En plus du professeur Lapointe, l’équipe était composée de Frédéric Bouchard, professeur de philosophie et doyen de la Faculté des arts et des sciences; Vardit Ravitsky, professeure de bioéthique; Christine Rothmayr Allison, professeure d’administration et de politique publique; Pierre Trudel, professeur de droit; Aliya Affdal, doctorante en bioéthique; Ely Mermans, docteur en philosophie; Vincent Mousseau, doctorant en criminologie; Simon St-Georges, doctorant en science politique; et le vétérinaire et vidéaste Charles Marsan.

Soulever des questions

Le projet a été ralenti par la pandémie, mais les résultats peuvent maintenant être visionnés en ligne gratuitement. «C’est le fruit de plusieurs années de travail et d’un montage qui a nécessité des heures et des heures», affirme François-Joseph Lapointe.

Les capsules vidéos sont une façon d’explorer les questions soulevées par l’utilisation potentielle des bactéries par le système de justice. «Nous avons fait appel à des chercheurs et des chercheuses dans différents domaines pour avoir leur avis sur l’empreinte bactérienne: est-elle utile? Est-ce qu’elle fonctionne? La science judiciaire a-t-elle un intérêt à l’utiliser et le corps policier est-il formé pour ça?» décrit le professeur. Parce que, selon l’équipe, il est évident que cette méthode sera un jour employée: «La question, ce n’est pas si l’on va utiliser l’empreinte bactérienne un jour pour l’identification, mais plutôt si l’on est prêt à faire face aux enjeux quand elle le sera.»

Multiplier les collaborations

Grâce à ce format vidéo, les résultats de la recherche sont accessibles plus largement qu’aux seuls scientifiques et spécialistes (une publication dans la Revue canadienne de bioéthique a aussi examiné les enjeux du travail interdisciplinaire). «On entend de plus en plus parler de microbiome; là, c’est accessible à tous», remarque François-Joseph Lapointe.

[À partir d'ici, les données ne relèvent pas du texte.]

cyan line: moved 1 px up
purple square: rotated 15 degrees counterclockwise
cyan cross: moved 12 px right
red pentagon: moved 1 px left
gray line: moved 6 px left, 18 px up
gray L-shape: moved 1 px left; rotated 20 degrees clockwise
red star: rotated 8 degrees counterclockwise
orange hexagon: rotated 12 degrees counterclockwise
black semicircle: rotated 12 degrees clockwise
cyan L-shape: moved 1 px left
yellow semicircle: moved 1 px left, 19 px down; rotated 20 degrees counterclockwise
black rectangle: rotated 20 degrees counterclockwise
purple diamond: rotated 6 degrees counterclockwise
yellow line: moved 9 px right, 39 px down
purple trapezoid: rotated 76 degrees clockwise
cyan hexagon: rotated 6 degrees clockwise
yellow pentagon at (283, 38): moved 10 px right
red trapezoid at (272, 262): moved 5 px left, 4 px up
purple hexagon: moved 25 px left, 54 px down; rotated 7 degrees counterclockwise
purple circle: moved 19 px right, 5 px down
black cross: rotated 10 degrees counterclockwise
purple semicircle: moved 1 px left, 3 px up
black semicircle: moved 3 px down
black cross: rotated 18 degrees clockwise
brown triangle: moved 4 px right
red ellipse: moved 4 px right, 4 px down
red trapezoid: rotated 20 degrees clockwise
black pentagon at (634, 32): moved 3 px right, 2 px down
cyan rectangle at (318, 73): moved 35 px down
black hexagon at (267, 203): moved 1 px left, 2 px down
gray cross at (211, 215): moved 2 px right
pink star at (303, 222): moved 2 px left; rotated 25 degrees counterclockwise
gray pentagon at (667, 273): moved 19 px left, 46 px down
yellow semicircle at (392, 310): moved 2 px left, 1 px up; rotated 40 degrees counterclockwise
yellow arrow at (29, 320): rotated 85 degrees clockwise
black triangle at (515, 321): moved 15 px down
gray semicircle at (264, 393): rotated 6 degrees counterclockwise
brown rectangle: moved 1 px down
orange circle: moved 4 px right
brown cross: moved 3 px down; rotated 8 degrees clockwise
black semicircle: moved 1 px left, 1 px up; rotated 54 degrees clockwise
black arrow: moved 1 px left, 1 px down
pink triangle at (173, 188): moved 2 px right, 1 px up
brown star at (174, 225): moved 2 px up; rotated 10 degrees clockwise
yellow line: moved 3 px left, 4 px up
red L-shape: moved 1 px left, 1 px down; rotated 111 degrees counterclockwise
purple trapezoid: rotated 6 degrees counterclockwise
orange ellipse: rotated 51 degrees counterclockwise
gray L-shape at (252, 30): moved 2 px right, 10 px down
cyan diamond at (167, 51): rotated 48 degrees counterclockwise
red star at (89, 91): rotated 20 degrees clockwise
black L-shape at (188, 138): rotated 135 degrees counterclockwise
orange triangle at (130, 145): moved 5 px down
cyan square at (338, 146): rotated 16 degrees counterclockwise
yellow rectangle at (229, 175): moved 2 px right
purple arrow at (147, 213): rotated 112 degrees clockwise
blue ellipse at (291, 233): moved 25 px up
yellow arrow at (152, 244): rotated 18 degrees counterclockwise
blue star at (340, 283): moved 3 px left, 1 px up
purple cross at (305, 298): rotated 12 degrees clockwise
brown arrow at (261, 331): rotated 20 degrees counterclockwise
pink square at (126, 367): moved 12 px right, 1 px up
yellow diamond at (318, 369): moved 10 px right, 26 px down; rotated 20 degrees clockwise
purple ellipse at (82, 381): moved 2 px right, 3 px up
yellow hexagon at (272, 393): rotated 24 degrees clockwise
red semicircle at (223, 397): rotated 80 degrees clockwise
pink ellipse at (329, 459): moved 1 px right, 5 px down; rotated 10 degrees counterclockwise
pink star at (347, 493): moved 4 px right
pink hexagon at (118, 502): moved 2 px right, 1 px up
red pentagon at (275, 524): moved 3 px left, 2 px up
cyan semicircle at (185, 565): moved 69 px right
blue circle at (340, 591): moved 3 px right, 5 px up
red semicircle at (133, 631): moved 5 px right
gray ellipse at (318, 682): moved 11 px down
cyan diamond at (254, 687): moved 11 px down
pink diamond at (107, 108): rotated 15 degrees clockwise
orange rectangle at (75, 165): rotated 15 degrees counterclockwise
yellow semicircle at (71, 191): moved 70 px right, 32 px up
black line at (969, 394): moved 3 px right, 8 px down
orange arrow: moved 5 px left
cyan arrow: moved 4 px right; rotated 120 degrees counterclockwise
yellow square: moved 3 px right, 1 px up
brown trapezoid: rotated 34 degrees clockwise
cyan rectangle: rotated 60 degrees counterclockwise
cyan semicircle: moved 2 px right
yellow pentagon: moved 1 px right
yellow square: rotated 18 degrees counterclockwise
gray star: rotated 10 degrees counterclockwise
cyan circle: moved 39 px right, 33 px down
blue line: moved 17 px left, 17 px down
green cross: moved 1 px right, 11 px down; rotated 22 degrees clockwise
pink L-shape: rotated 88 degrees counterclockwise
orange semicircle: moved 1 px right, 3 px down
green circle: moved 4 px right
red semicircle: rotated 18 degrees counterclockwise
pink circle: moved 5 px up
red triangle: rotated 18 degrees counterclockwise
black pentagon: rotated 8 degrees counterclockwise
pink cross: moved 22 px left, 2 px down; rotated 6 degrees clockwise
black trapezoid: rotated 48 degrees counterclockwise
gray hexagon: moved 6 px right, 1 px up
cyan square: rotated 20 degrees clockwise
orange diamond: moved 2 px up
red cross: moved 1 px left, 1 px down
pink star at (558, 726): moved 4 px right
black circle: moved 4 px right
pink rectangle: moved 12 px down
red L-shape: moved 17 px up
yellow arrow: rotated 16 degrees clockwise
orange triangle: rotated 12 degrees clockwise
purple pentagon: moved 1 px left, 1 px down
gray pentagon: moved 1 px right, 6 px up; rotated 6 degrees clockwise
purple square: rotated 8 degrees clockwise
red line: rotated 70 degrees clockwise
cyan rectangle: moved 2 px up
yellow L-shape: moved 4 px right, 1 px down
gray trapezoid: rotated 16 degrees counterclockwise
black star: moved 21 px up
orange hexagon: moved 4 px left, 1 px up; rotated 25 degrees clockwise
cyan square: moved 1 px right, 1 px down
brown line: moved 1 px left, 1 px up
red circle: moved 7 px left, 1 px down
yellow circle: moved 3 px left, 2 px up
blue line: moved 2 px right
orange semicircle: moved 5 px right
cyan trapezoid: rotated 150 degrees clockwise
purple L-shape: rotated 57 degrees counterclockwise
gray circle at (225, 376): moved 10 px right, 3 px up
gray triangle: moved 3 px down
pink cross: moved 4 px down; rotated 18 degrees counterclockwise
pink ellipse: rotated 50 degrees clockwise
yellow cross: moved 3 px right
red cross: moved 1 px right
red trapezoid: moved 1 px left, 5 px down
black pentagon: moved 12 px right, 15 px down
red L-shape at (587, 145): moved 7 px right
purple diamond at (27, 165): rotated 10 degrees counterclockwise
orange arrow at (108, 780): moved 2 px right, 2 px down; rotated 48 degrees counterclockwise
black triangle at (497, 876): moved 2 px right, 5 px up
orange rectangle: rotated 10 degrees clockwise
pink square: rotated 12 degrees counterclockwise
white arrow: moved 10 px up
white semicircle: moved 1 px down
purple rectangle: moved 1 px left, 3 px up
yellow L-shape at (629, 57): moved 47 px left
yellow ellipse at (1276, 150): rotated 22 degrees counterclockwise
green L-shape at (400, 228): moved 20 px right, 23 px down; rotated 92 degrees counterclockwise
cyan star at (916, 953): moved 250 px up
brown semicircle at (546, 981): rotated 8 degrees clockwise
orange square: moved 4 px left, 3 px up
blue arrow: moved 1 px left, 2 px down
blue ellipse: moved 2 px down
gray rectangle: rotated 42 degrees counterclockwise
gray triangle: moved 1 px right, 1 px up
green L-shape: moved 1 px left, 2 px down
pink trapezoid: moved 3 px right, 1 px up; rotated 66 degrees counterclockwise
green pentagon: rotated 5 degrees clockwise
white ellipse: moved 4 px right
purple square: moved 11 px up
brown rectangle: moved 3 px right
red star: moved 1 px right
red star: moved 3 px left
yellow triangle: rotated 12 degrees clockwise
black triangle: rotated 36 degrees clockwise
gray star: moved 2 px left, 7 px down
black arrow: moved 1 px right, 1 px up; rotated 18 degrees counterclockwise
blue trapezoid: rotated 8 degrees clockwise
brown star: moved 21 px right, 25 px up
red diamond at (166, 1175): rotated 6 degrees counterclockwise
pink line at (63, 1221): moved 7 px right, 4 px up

Les retombées de ce projet vont bien au-delà des capsules. En plus de ses nombreuses conférences prononcées sur le sujet, le professeur a été invité pour une année d’études et de recherche à l’Université Paris-Panthéon-Assas, une invitation inattendue pour celui qui n’est ni juriste ni avocat. Il compte ainsi utiliser les vidéos dans le séminaire sur l’utilisation des bactéries en droit qu’il donnera à des étudiants, juristes, policiers. «C’était exactement l’objectif de ce projet», constate-t-il. Le projet a également ouvert une collaboration avec le Laboratoire de sciences judiciaires et de médecine légale, à Montréal, qui espère grâce à l’empreinte bactérienne mieux comprendre les détails de certains crimes. En effet, comme les microbiomes cutané, oral et sexuel diffèrent, on pourrait par exemple raconter l’histoire d’une agression sexuelle.

François-Joseph Lapointe a par ailleurs collaboré avec le Laboratoire extérieur de recherche en thanatologie humaine de l’Université du Québec à Trois-Rivières. Les bactéries recueillies permettent dans ce cas d’estimer le temps depuis le décès. «C’est l’intérêt des projets financés par le programme Audace: ils réunissent des gens qui normalement ne travaillent pas ensemble», résume-t-il.

Pour faire suite à Audace, les Fonds de recherche du Québec sont en train de mettre sur pied le programme Prisme, qui intègre les arts. «Je ne peux qu’applaudir à cette initiative», mentionne celui qui est aussi artiste et qui veut miser de plus en plus sur ce qu’il appelle la «paradisciplinarité». «À mon avis, c’est le plus intéressant, surtout qu’à l’UdeM on a une faculté des arts et des sciences. Je pense que c’est une force pour notre université», avance le professeur Lapointe. Pour clore sa carrière, il souhaite en effet continuer à sortir du cadre. «Je veux défricher de nouveaux terrains, poser de nouvelles questions… C’est sans contredit ce qui m’intéresse pour l’avenir», conclut-il.